Every inch of my body screams to take my sister’s hand. I grind my face into the stinging tree's leaves. The tiny hairs pierce my skin like a thousand needles. The sharp brutality brings tears to my eyes. I grab a fistful of the Traveler's hair and pull. She screams, but clarity comes back to her eyes. I hold up the chrysalis. In the sunlight, the butterfly inside strains to break free. "You're trapped. Neither alive nor dead. Now go back." Closing my fist it, I grin at Emari, not caring if my face is a gruesome leer. "Don't die."

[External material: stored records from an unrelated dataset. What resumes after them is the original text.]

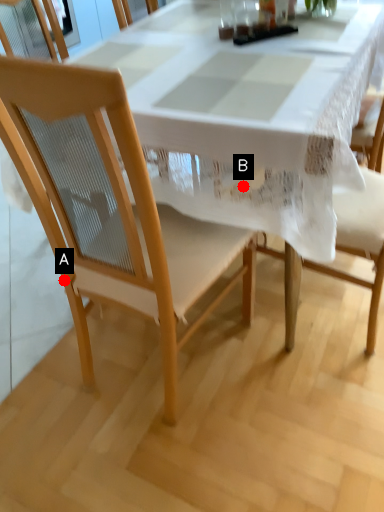 Question: Two points are circled on the image, labeled by A and B beside each circle. Among these points, which one is nearest to the camera?

Choices:
 (A) A is closer
 (B) B is closer

Answer: (B) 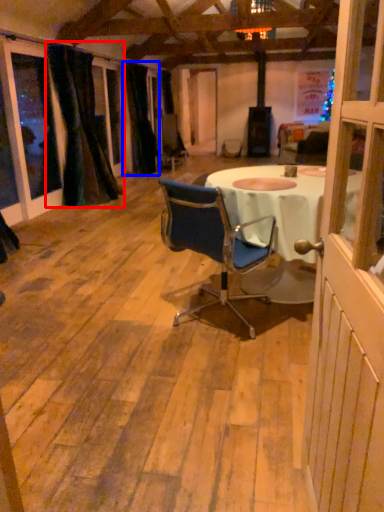 Question: Which point is closer to the camera, curtain (highlighted by a red box) or curtain (highlighted by a blue box)?

Choices:
 (A) curtain
 (B) curtain

Answer: (A) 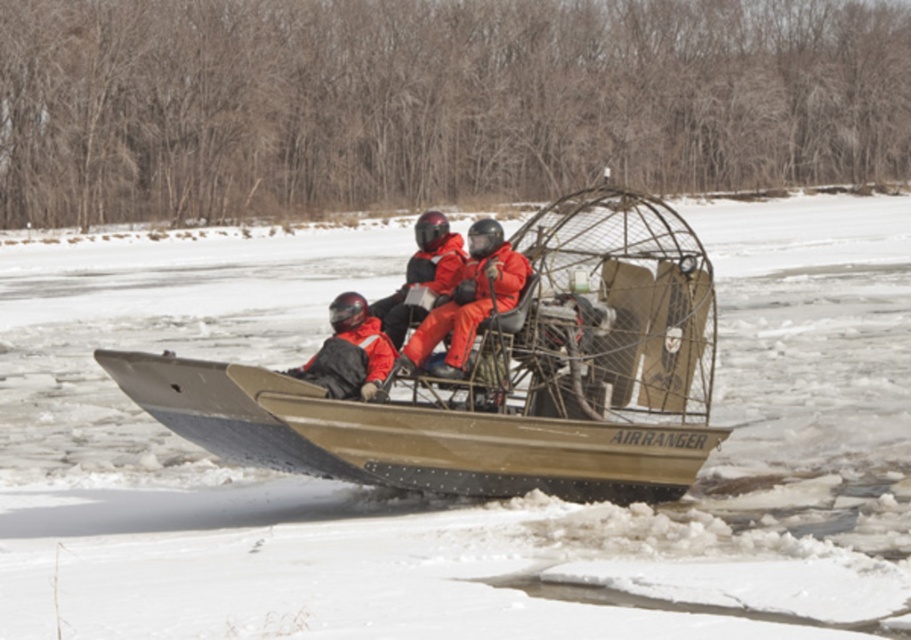 You are a passenger on the AIRRANGER airboat and need to locate two specific points marked on the ice. The first point is at coordinates point (341,312) and the second is at point (421,264). From your perspective on the boat, which point is closer to the front of the airboat?

Point (341,312) is in front of point (421,264), so the first point is closer to the front of the airboat.

You are a passenger on the matte khaki airboat at center and want to know if you can move sideways to pick up an item that fell off the boat. Based on the scene, can the airboat move sideways without getting stuck in the brown matte snow at center?

The brown matte snow at center has a larger width than the matte khaki airboat at center, so the airboat can move sideways without getting stuck as there is enough space around it.

You are a passenger on the AIRRANGER airboat and need to choose between two jackets available in the storage cage at the rear. The jackets are the matte black jacket at center and the orange matte jacket at center. Which jacket would provide better insulation based on their thickness?

The orange matte jacket at center is thicker than the matte black jacket at center, so it would provide better insulation. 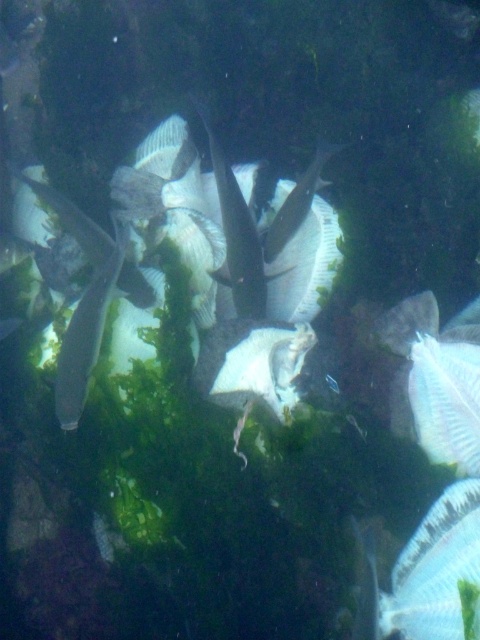 You are a diver exploring this underwater scene. You notice two points marked in the image. Which point is closer to you, point at (479, 540) or point at (108, 278)?

Point at (479, 540) is closer to you than point at (108, 278).

You are a marine biologist observing the underwater scene. You need to determine the distance between the translucent white fish at lower right and the silvery metallic fish at left to assess their social behavior. Can you confirm if they are within a 30 inch interaction range?

The translucent white fish at lower right is 27.52 inches from the silvery metallic fish at left, which is within the 30 inch interaction range, so they are considered within the interaction range for social behavior assessment.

The Traveler grabs my arm, her heartbeat fast and loud. "I don't understand.”

Emari crawls down the trunk from above, eyes shining. "I can help you. Turn away from that one." She jabs at me with a delicate finger.

The Traveler wavers, her eyes on me. Her heartbeat pit-pats faster and faster.

“Face it.” I shove the chrysalis into the Traveler’s hand and close her fingers around it. “Everything alive hurts.”

Emari reaches the branch. Lashing out, I rake my nails down Emari's face and snarl. The Traveler flinches, tries to wriggle away, but she’s trapped. Emari reaches for the chrysalis, but I fling myself past the Traveler at Emari and wrap my arms around her waist. Emari shrieks and struggles for balance. I shove with my legs and push her into the stinging tree's trunk. The needles burn us both. I don't care. I'm torn and scared and broken already. Emari writhes in my arms. We are a mass of limbs with nothing to hold onto but each other and we fall.

We land among the roots. I burn with pain. My vision glazes red. Rolling on top of Emari, I squeeze my hands into her head, trying to crack her skull like a shell. Her fingers dig into my eyes, but I lift her head and bring it down onto a tree root. Her mouth is open in a pale circle. She is laughing. Her face is smeared red and I smash her head again. She kicks her heels into the ground, bucks her hips, and tries to shove me off, but I’m slippery and bloody, and crack goes her head again. A thin trickle of blood leaks from her ear and this time it isn’t mine, but her eyes are laughing eyes even as the first white butterfly lands on her forehead.

And the pain is like nothing I’ve felt before. It scorches me from the inside out like all the salt in the ocean ground into my rubbed raw skin, forever and ever. And I’ve done this to Emari, my sister, the untouchable, unstoppable Emari. Her body is covered in butterflies, more than I’ve ever seen, and the rustling makes my ears thrum.

But did she feel it? My face tingles and I clutch my fingers over my mouth, biting down on the soft flesh on the inside of my hands. I look up into the stinging tree and the Traveler is gone. Her ropes swing empty, but there are so many butterflies, the air is thick with wings, that for a moment I’m dizzy with them all. I roll to my knees and crawl to the base of the tree.

The ground is thick with crimson petals. I squeeze a fistful, the heady scent of hibiscus filling the air, but my stomach is hollow. Leaning against the tree, the barbs pierce my back with their thousand tiny attacks. I place a single, bitter petal on my tongue. I chew the petal slowly, grinding it between my teeth.

“Even you chose yourself in the end, sister.” The mangled petal slides from the corner of my bloodied lip, but I welcome the pain.